The Court's function on a motion to dismiss is “not to weigh the evidence that might be presented at a trial but merely to determine whether the complaint itself is legally sufficient.” Goldman v. Belden, 754 F.2d 1059, 1067 (2d Cir. 1985). The Court should not dismiss the complaint if the plaintiff has stated “enough facts to state a claim to relief that is plausible on its face.” Twombly, 550 U.S. at 570. “A claim has facial plausibility when the plaintiff pleads factual content that allows the court to draw the reasonable inference that the defendant is liable for the misconduct alleged.” Iqbal, 556 U.S. at 678. Moreover, “the tenet that a court must accept a complaint's allegations as true is inapplicable to threadbare recitals of a cause of action's elements, supported by mere conclusory statements.” Id. at 663.

Deciding whether a complaint states a plausible claim is “a context-specific task that requires the reviewing court to draw on its judicial experience and common sense.” Id. at 678-79 (2009) (quoting Twombly, 550 U.S. at 570).

II. Pro Se Litigant

Pro se litigants faced with motions to dismiss “must be held to less stringent standards than formal pleadings drafted by lawyers.” Ahmed v.

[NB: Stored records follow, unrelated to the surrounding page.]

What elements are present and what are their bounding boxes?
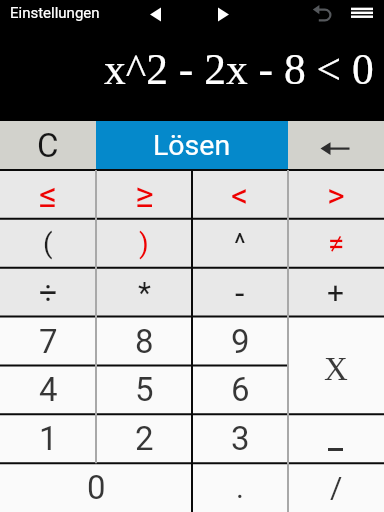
staticText: -: [235, 273, 245, 313]
staticText: /: [330, 470, 343, 505]
button[interactable]: *: [96, 268, 192, 317]
button[interactable]: X: [288, 317, 384, 415]
button[interactable]: -: [192, 268, 288, 317]
staticText: <: [231, 175, 249, 215]
button[interactable]: 4: [0, 365, 96, 414]
staticText: x^2 - 2x - 8 < 0: [104, 45, 374, 93]
staticText: .: [236, 470, 244, 505]
button[interactable]: [344, 0, 380, 28]
staticText: 4: [39, 370, 58, 409]
staticText: ÷: [39, 274, 58, 312]
staticText: 9: [231, 322, 250, 361]
staticText: 5: [135, 370, 154, 409]
button[interactable]: 2: [96, 414, 192, 463]
staticText: 0: [87, 468, 106, 507]
staticText: *: [138, 275, 151, 310]
button[interactable]: ÷: [0, 268, 96, 317]
button[interactable]: [96, 121, 288, 170]
staticText: Lösen: [153, 129, 231, 162]
button[interactable]: [0, 121, 96, 170]
button[interactable]: ≠: [288, 219, 384, 268]
button[interactable]: (: [0, 219, 96, 268]
staticText: 1: [39, 419, 58, 458]
button[interactable]: 8: [96, 317, 192, 366]
button[interactable]: ≥: [96, 170, 192, 219]
button[interactable]: .: [192, 463, 288, 512]
staticText: ≥: [135, 174, 154, 216]
button[interactable]: ): [96, 219, 192, 268]
button[interactable]: 1: [0, 414, 96, 463]
staticText: 7: [39, 322, 58, 361]
button[interactable]: 0: [0, 463, 192, 512]
button[interactable]: C: [0, 121, 96, 170]
button[interactable]: >: [288, 170, 384, 219]
staticText: ^: [234, 227, 246, 260]
button[interactable]: 9: [192, 317, 288, 366]
button[interactable]: ^: [192, 219, 288, 268]
staticText: >: [327, 175, 345, 215]
button[interactable]: Einstellungen: [4, 1, 94, 19]
staticText: X: [324, 351, 348, 388]
staticText: (: [43, 227, 53, 260]
staticText: C: [37, 126, 59, 165]
button[interactable]: [138, 0, 172, 28]
button[interactable]: Lösen: [96, 121, 288, 170]
button[interactable]: 7: [0, 317, 96, 366]
staticText: 8: [135, 322, 154, 361]
staticText: Einstellungen: [10, 4, 100, 22]
staticText: ≠: [328, 226, 345, 261]
button[interactable]: [288, 414, 384, 463]
button[interactable]: 6: [192, 365, 288, 414]
staticText: +: [327, 275, 345, 310]
staticText: ≤: [39, 174, 58, 216]
staticText: 3: [231, 419, 250, 458]
button[interactable]: [308, 0, 338, 28]
button[interactable]: 5: [96, 365, 192, 414]
button[interactable]: +: [288, 268, 384, 317]
staticText: 6: [231, 370, 250, 409]
button[interactable]: /: [288, 463, 384, 512]
button[interactable]: [288, 121, 384, 170]
button[interactable]: [206, 0, 240, 28]
button[interactable]: <: [192, 170, 288, 219]
staticText: ): [139, 227, 149, 260]
button[interactable]: [288, 121, 384, 170]
staticText: 2: [135, 419, 154, 458]
button[interactable]: ≤: [0, 170, 96, 219]
button[interactable]: 3: [192, 414, 288, 463]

GEO USA LLC, No. 14-cv-7486, 2015 WL 1408895, at *2 (S.D.N.Y., Mar. 7, 2014). Practically speaking, “[c]ourts read the pleadings, briefs, and opposition papers of Pro se litigants liberally and interpret them to raise the strongest arguments that they suggest.” Carter v. Ponte, No. 17-CV-1830 (VSB), 2018 WL 4680995 at *4 (S.D.N.Y. Sept. 28, 2018) (collecting cases). Pro se status, however, “does not exempt a party from compliance with relevant rules of procedural and substantive law.” Triestman v. Fed. Bureau of Prisons, 470 F.3d 471, 477 (2d Cir. 2006) (citations omitted). Thus, although the Court is “obligated to draw the most favorable inferences” that a Pro se complaint supports, it “cannot invent factual allegations that [the plaintiff] has not pled.” Chavis v. Chappius, 618 F.3d 162, 170 (2d Cir. 2010) (citation and internal quotation marks omitted).

DISCUSSION

I. Plaintiff's Claims Against AKC and NADD Corporate Officers Are Dismissed for Lack of Individual Lability.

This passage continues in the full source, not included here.